Face à cette situation, les parents aisés ne s'enquiquinent même plus à participer au tirage au sort et inscrivent directement leur progéniture dans le privé. Les plus modestes gardent leurs enfants à la maison, la maternelle n'étant pas obligatoire en Mongolie.
Le taux de natalité a explosé en dix ans en Mongolie, passant de 18,4 naissances pour 1.000 habitants en 2006 et à 25,4 pour 1.000 en 2016, selon les statistiques gouvernementales - il est ainsi plus de deux fois supérieur à celui de la France. Ce bond s'explique en partie par le fait que la génération née lors d'un précédent baby boom dans les années 80 est désormais en âge de procréer.
 

- 'Des mesures insuffisantes' -

 
Et à Oulan Bator, où vit déjà la moitié des 3 millions de Mongols, l'afflux depuis les campagnes d'ex-bergers nomades sans emploi accentue le problème.
Pour Batkhuyagiin Batjargal, directeur exécutif de l'association Alliance mongole pour l'éducation, la crise est surtout le résultat de la politique gouvernementale.
"Il y a eu suffisamment de signes avant-coureurs, mais les mesures prises ont été insuffisantes", souligne-t-il.
Les naissances ont explosé lors de l'Année "du cochon d'or" en 2007, les enfants nés durant cette période étant censés connaître la prospérité, selon le calendrier mongol. Mais peu a été fait depuis pour faire face à l'afflux prévisible de nouveaux élèves.
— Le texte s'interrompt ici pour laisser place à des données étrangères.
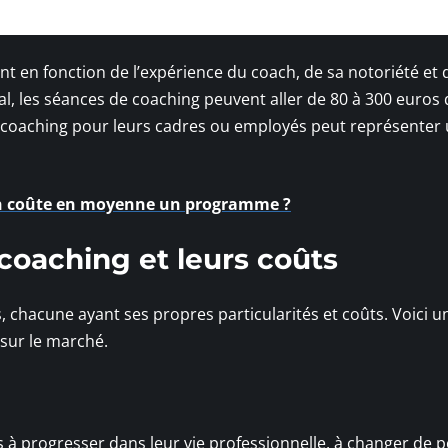
ent en fonction de l’expérience du coach, de sa notoriété et 
al, les séances de coaching peuvent aller de 80 à 300 euros
du coaching pour leurs cadres ou employés peut représenter
n coûte en moyenne un programme ?
 coaching et leurs coûts
s, chacune ayant ses propres particularités et coûts. Voici 
 sur le marché.
ts à progresser dans leur vie professionnelle, à changer de 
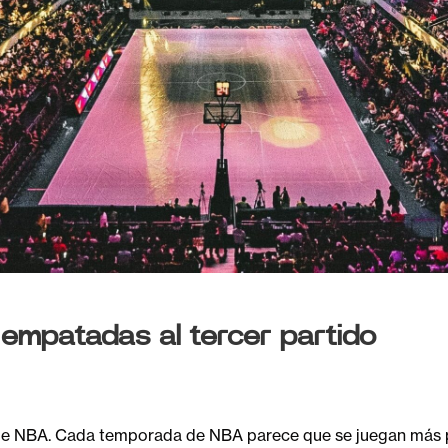
 empatadas al tercer partido
s de NBA. Cada temporada de NBA parece que se juegan más p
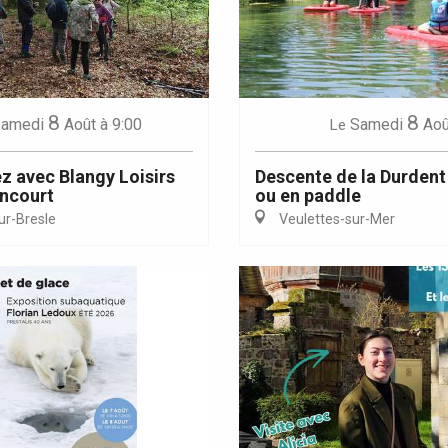
8
8
Eaux
amedi
Août
à 9:00
Samedi
Aoû
Le
 avec Blangy Loisirs
Descente de la Durdent
ncourt
ou en paddle
ur-Bresle
Veulettes-sur-Mer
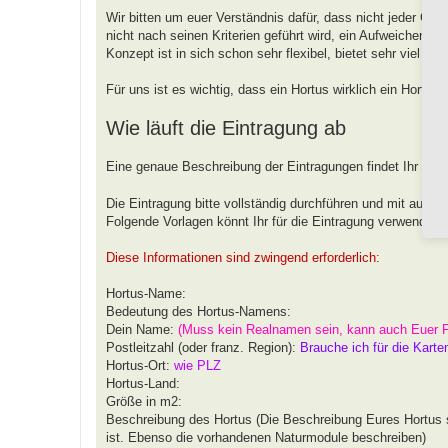
Wir bitten um euer Verständnis dafür, dass nicht jeder G
nicht nach seinen Kriterien geführt wird, ein Aufweichen od
Konzept ist in sich schon sehr flexibel, bietet sehr viel 
Für uns ist es wichtig, dass ein Hortus wirklich ein Hortus
Wie läuft die Eintragung ab
Eine genaue Beschreibung der Eintragungen findet Ihr unt
Die Eintragung bitte vollständig durchführen und mit aussa
Folgende Vorlagen könnt Ihr für die Eintragung verwenden.
Diese Informationen sind zwingend erforderlich:
Hortus-Name:
Bedeutung des Hortus-Namens:
Dein Name:
(Muss kein Realnamen sein, kann auch Euer 
Postleitzahl (oder franz. Region):
Brauche ich für die Karte
Hortus-Ort:
wie PLZ
Hortus-Land:
Größe in m2:
Beschreibung des Hortus (Die Beschreibung Eures Hortus s
ist. Ebenso die vorhandenen Naturmodule beschreiben)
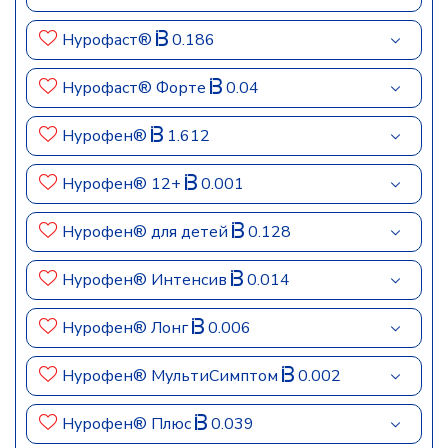
Нурофаст®
0.186
Нурофаст® Форте
0.04
Нурофен®
1.612
Нурофен® 12+
0.001
Нурофен® для детей
0.128
Нурофен® Интенсив
0.014
Нурофен® Лонг
0.006
Нурофен® МультиСимптом
0.002
Нурофен® Плюс
0.039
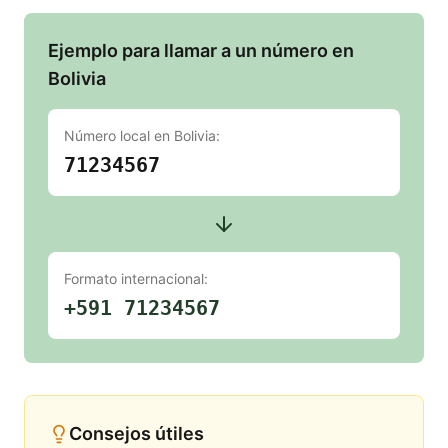
Ejemplo para llamar a un número en
Bolivia
Número local en
Bolivia
:
71234567
Formato internacional:
+591 71234567
Consejos útiles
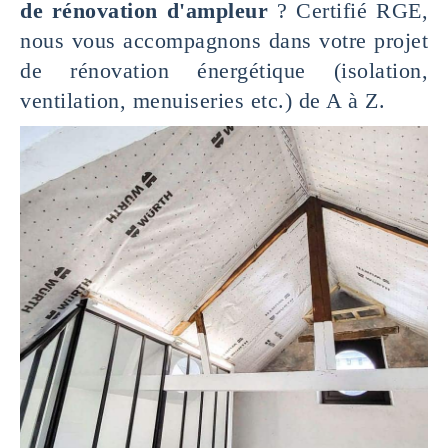
de rénovation d'ampleur
? Certifié RGE,
nous vous accompagnons dans votre projet
de rénovation énergétique (isolation,
ventilation, menuiseries etc.) de A à Z.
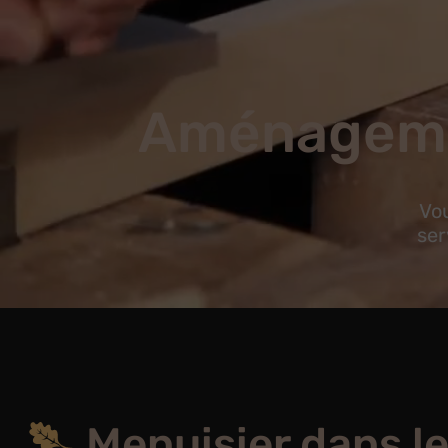
Aménagemen
Vou
ser
Menuisier dans l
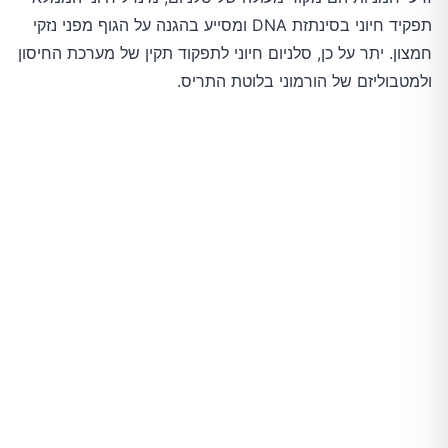
תפקיד חיוני בסינתזת DNA ומסייע בהגנה על הגוף מפני נזקי
חמצון. יתר על כן, סלניום חיוני לתפקוד תקין של מערכת החיסון
ולמטבוליזם של הורמוני בלוטת התריס.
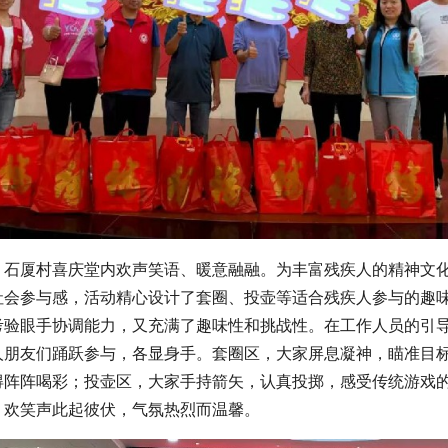
，石厦村喜庆堂内欢声笑语、暖意融融。为丰富残疾人的精神文
社会参与感，活动精心设计了套圈、投壶等适合残疾人参与的趣
考验眼手协调能力，又充满了趣味性和挑战性。在工作人员的引
人朋友们踊跃参与，各显身手。套圈区，大家屏息凝神，瞄准目
得阵阵喝彩；投壶区，大家手持箭矢，认真投掷，感受传统游戏
、欢笑声此起彼伏，气氛热烈而温馨。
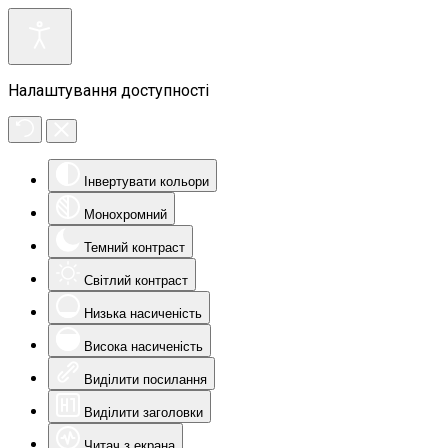
Налаштування доступності
Інвертувати кольори
Монохромний
Темний контраст
Світлий контраст
Низька насиченість
Висока насиченість
Виділити посилання
Виділити заголовки
Читач з екрана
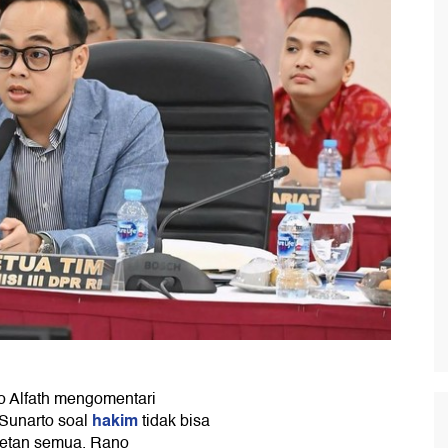
 Alfath mengomentari
hakim
Sunarto soal
tidak bisa
 setan semua. Rano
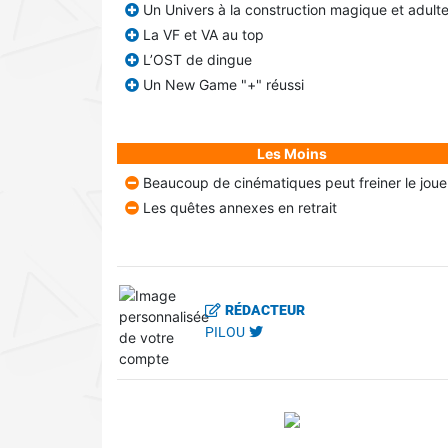
Un Univers à la construction magique et adult
La VF et VA au top
L’OST de dingue
Un New Game "+" réussi
Les Moins
Beaucoup de cinématiques peut freiner le joue
Les quêtes annexes en retrait
RÉDACTEUR
PILOU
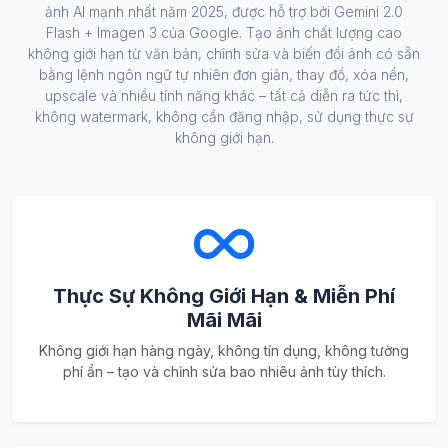
ảnh AI mạnh nhất năm 2025, được hỗ trợ bởi Gemini 2.0
Flash + Imagen 3 của Google. Tạo ảnh chất lượng cao
không giới hạn từ văn bản, chỉnh sửa và biến đổi ảnh có sẵn
bằng lệnh ngôn ngữ tự nhiên đơn giản, thay đồ, xóa nền,
upscale và nhiều tính năng khác – tất cả diễn ra tức thì,
không watermark, không cần đăng nhập, sử dụng thực sự
không giới hạn.
Thực Sự Không Giới Hạn & Miễn Phí
Mãi Mãi
Không giới hạn hàng ngày, không tín dụng, không tường
phí ẩn – tạo và chỉnh sửa bao nhiêu ảnh tùy thích.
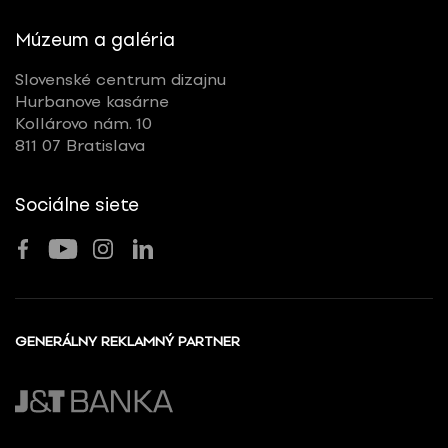
Múzeum a galéria
Slovenské centrum dizajnu
Hurbanove kasárne
Kollárovo nám. 10
811 07 Bratislava
Sociálne siete
GENERÁLNY REKLAMNÝ PARTNER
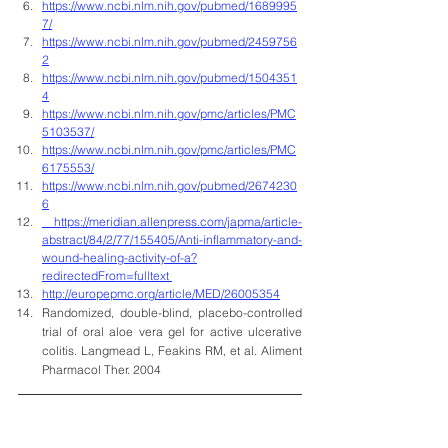
https://www.ncbi.nlm.nih.gov/pubmed/1689995
7/
https://www.ncbi.nlm.nih.gov/pubmed/2459756
2
https://www.ncbi.nlm.nih.gov/pubmed/1504351
4
https://www.ncbi.nlm.nih.gov/pmc/articles/PMC
5103537/
https://www.ncbi.nlm.nih.gov/pmc/articles/PMC
6175553/
https://www.ncbi.nlm.nih.gov/pubmed/2674230
6
 https://meridian.allenpress.com/japma/article-
abstract/84/2/77/155405/Anti-inflammatory-and-
wound-healing-activity-of-a?
redirectedFrom=fulltext 
http://europepmc.org/article/MED/26005354
Randomized, double-blind, placebo-controlled 
trial of oral aloe vera gel for active ulcerative 
colitis. Langmead L, Feakins RM, et al. Aliment 
Pharmacol Ther. 2004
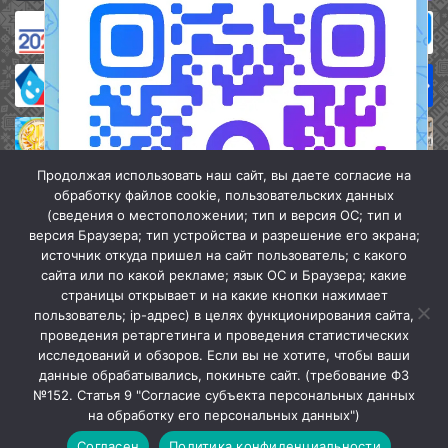
Продолжая использовать наш сайт, вы даете согласие на
обработку файлов cookie, пользовательских данных
(сведения о местоположении; тип и версия ОС; тип и
версия Браузера; тип устройства и разрешение его экрана;
источник откуда пришел на сайт пользователь; с какого
сайта или по какой рекламе; язык ОС и Браузера; какие
страницы открывает и на какие кнопки нажимает
пользователь; ip-адрес) в целях функционирования сайта,
проведения ретаргетинга и проведения статистических
«Кочубеевская централизованная клубная система» © 2026
исследований и обзоров. Если вы не хотите, чтобы ваши
Мы в МАХ
данные обрабатывались, покиньте сайт. (требование ФЗ
№152. Статья 9 "Согласие субъекта персональных данных
г.
Закрыть
на обработку его персональных данных")
Согласен
Политика конфиденциальности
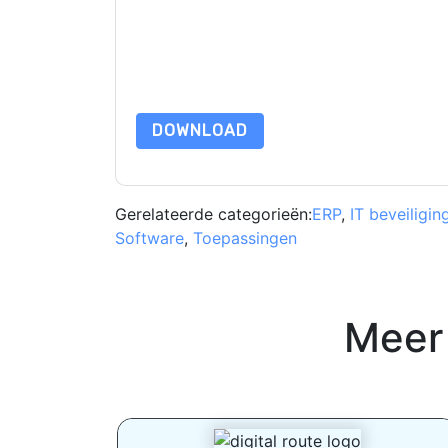
privacyverklaring.
Door deze bron aan te vragen gaat u akkoord m
zijn beschermd door onze
Privacyverklaring
. Als
dataprotection@techpublishhub.com
DOWNLOAD
Gerelateerde categorieën:
ERP
,
IT beveiligin
Software
,
Toepassingen
Meer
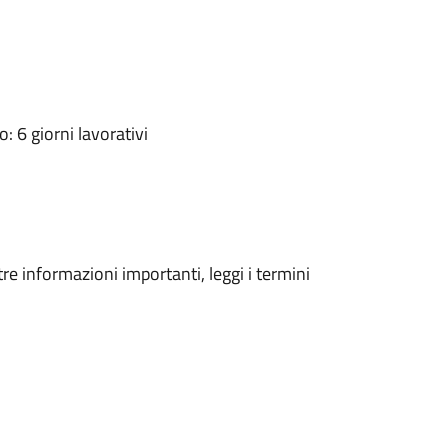
 6 giorni lavorativi
tre informazioni importanti, leggi i termini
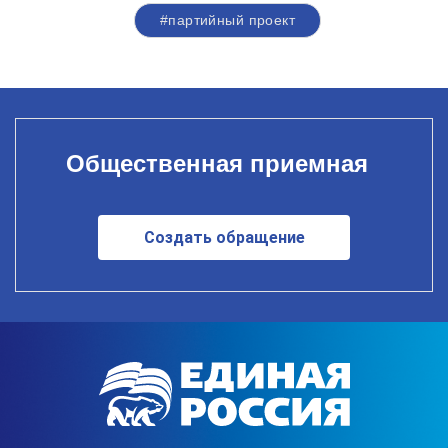
#партийный проект
Общественная приемная
Создать обращение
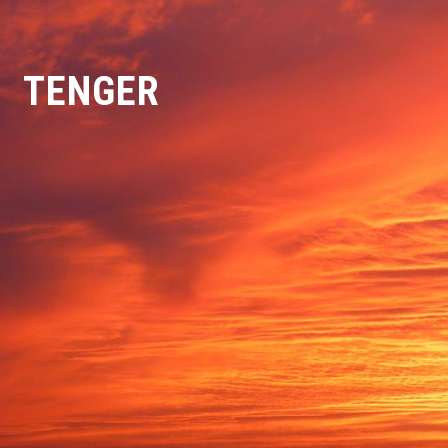
TENGER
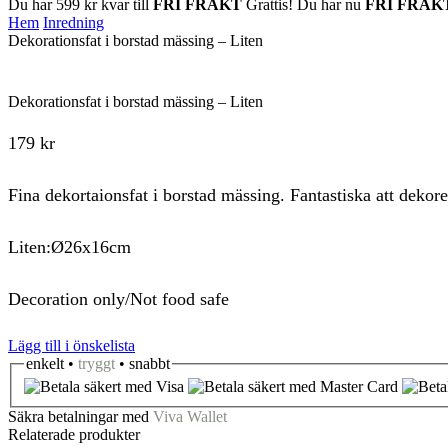
Du har
599
kr
kvar till
FRI FRAKT
Grattis! Du har nu
FRI FRAK
Hem
Inredning
Dekorationsfat i borstad mässing – Liten
Dekorationsfat i borstad mässing – Liten
179
kr
Fina dekortaionsfat i borstad mässing. Fantastiska att dekore
Liten:Ø26x16cm
Decoration only/Not food safe
Lägg till i önskelista
enkelt •
tryggt
• snabbt
Säkra betalningar med
Viva Wallet
Relaterade produkter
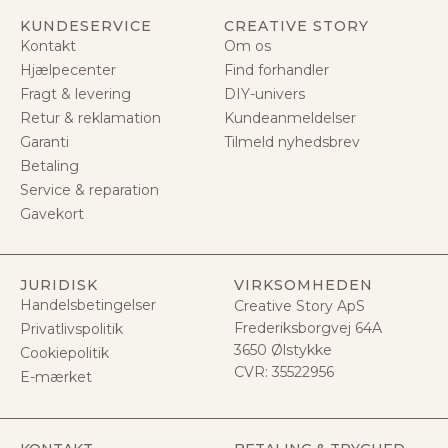
KUNDESERVICE
CREATIVE STORY
Kontakt
Om os
Hjælpecenter
Find forhandler
Fragt & levering
DIY-univers
Retur & reklamation
Kundeanmeldelser
Garanti
Tilmeld nyhedsbrev
Betaling
Service & reparation
Gavekort
JURIDISK
VIRKSOMHEDEN
Handelsbetingelser
Creative Story ApS
Frederiksborgvej 64A
Privatlivspolitik
3650 Ølstykke
Cookiepolitik
CVR:
35522956
E-mærket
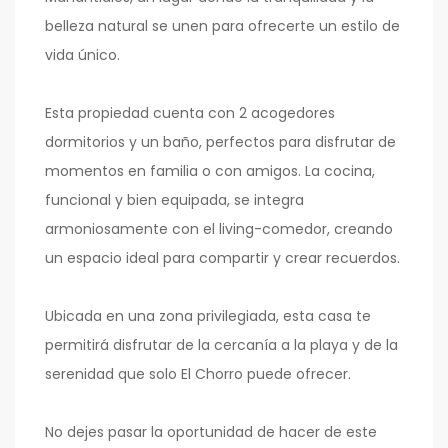
belleza natural se unen para ofrecerte un estilo de
vida único.
Esta propiedad cuenta con 2 acogedores
dormitorios y un baño, perfectos para disfrutar de
momentos en familia o con amigos. La cocina,
funcional y bien equipada, se integra
armoniosamente con el living-comedor, creando
un espacio ideal para compartir y crear recuerdos.
Ubicada en una zona privilegiada, esta casa te
permitirá disfrutar de la cercanía a la playa y de la
serenidad que solo El Chorro puede ofrecer.
No dejes pasar la oportunidad de hacer de este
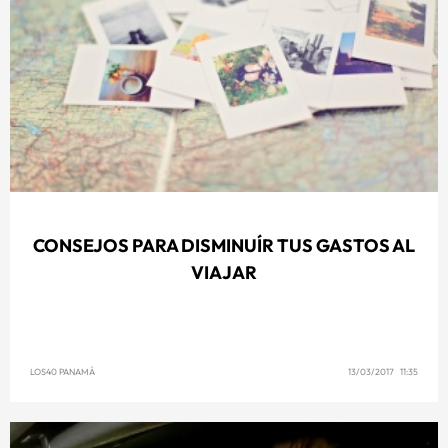
CONSEJOS PARA DISMINUÍR TUS GASTOS AL
VIAJAR
LOS40 PANAMÁ
13/03/2017 11:35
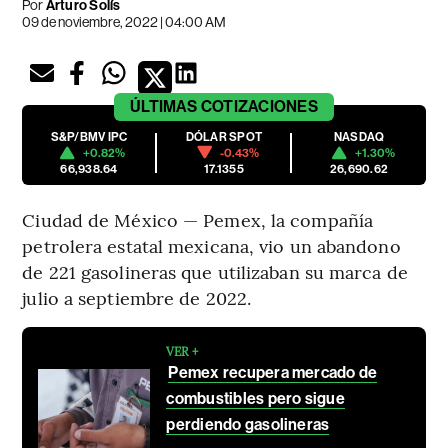
Por
Arturo Solís
09 de noviembre, 2022 | 04:00 AM
ÚLTIMAS
COTIZACIONES
S&P/BMV IPC
DÓLAR SPOT
NASDAQ
+0.82%
-0.43%
+1.30%
66,938.64
17.1355
26,690.62
Ciudad de México — Pemex, la compañía
petrolera estatal mexicana, vio un abandono
de 221 gasolineras que utilizaban su marca de
julio a septiembre de 2022.
VER +
Pemex recupera mercado de
combustibles pero sigue
perdiendo gasolineras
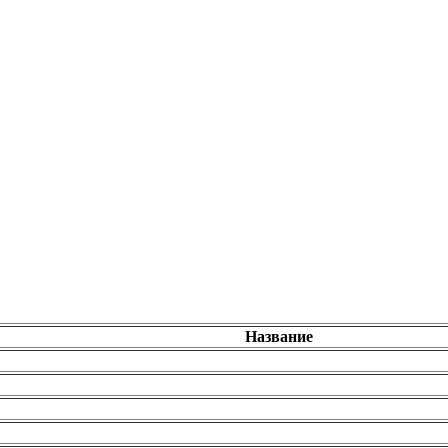
Название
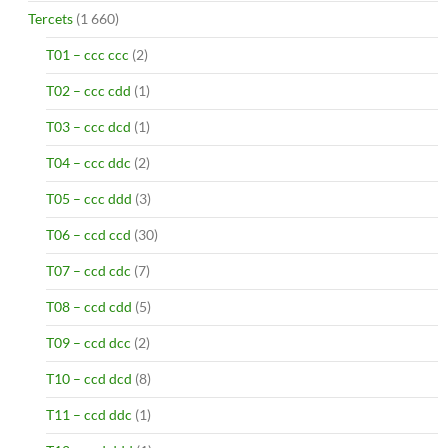
Tercets
(1 660)
T01 – ccc ccc
(2)
T02 – ccc cdd
(1)
T03 – ccc dcd
(1)
T04 – ccc ddc
(2)
T05 – ccc ddd
(3)
T06 – ccd ccd
(30)
T07 – ccd cdc
(7)
T08 – ccd cdd
(5)
T09 – ccd dcc
(2)
T10 – ccd dcd
(8)
T11 – ccd ddc
(1)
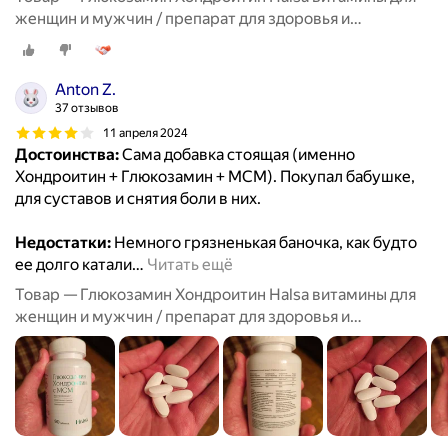
женщин и мужчин / препарат для здоровья и
восстановления хрящевой ткани, суставов и связок, 90
таблеток
Anton Z.
37 отзывов
11 апреля 2024
Достоинства:
Сама добавка стоящая (именно
Хондроитин + Глюкозамин + МСМ). Покупал бабушке,
для суставов и снятия боли в них.
Недостатки:
Немного грязненькая баночка, как будто
ее долго катали
…
Читать ещё
Товар — Глюкозамин Хондроитин Halsa витамины для
женщин и мужчин / препарат для здоровья и
восстановления хрящевой ткани, суставов и связок, 90
таблеток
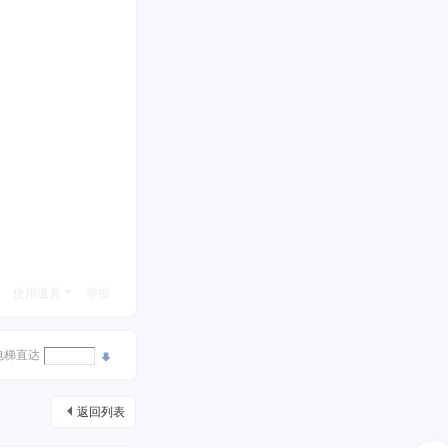
使用道具
举报
电梯直达
返回列表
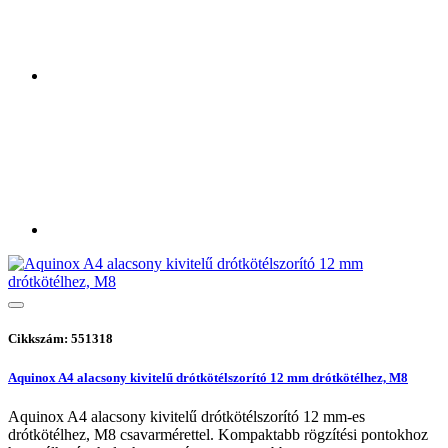
Cikkszám: 551318
Aquinox A4 alacsony kivitelű drótkötélszorító 12 mm drótkötélhez, M8
Aquinox A4 alacsony kivitelű drótkötélszorító 12 mm-es
drótkötélhez, M8 csavarmérettel. Kompaktabb rögzítési pontokhoz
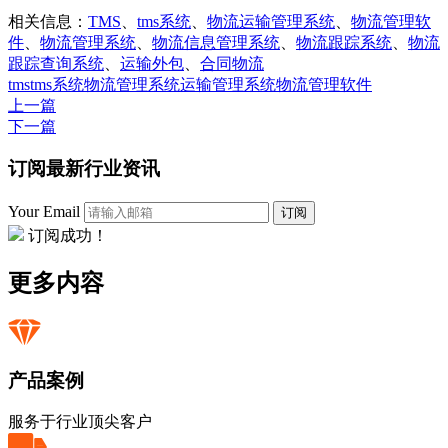
相关信息：
TMS
、
tms系统
、
物流运输管理系统
、
物流管理软
件
、
物流管理系统
、
物流信息管理系统
、
物流跟踪系统
、
物流
跟踪查询系统
、
运输外包
、
合同物流
tms
tms系统
物流管理系统
运输管理系统
物流管理软件
上一篇
下一篇
订阅最新行业资讯
Your Email
订阅
订阅成功！
更多内容
产品案例
服务于行业顶尖客户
La municipalité d'Oulan Bator construit certes de nouvelles écoles dans les quartiers déshérités. Mais la Mongolie est percluse de dettes, ce qui limite fortement les dépenses publiques.
Les écoles primaires, elles, ne font pas l'objet d'un tirage au sort car la Constitution du pays garantit l'éducation gratuite pour tous les enfants à partir de l'âge de 6 ans. Mais elles sont tout aussi bondées que les maternelles. 
A l'Ecole primaire numéro 65, Lkhagvasurengiin Oyunchimeg a 44 élèves dans sa classe, mais aucune salle n'y est disponible pour donner ses cours de rattrapage.
"Parfois, avec les enfants, on s'installe dans les couloirs", explique-t-elle. "Mais ce n'est pas un endroit adapté pour étudier et ils sont facilement distraits."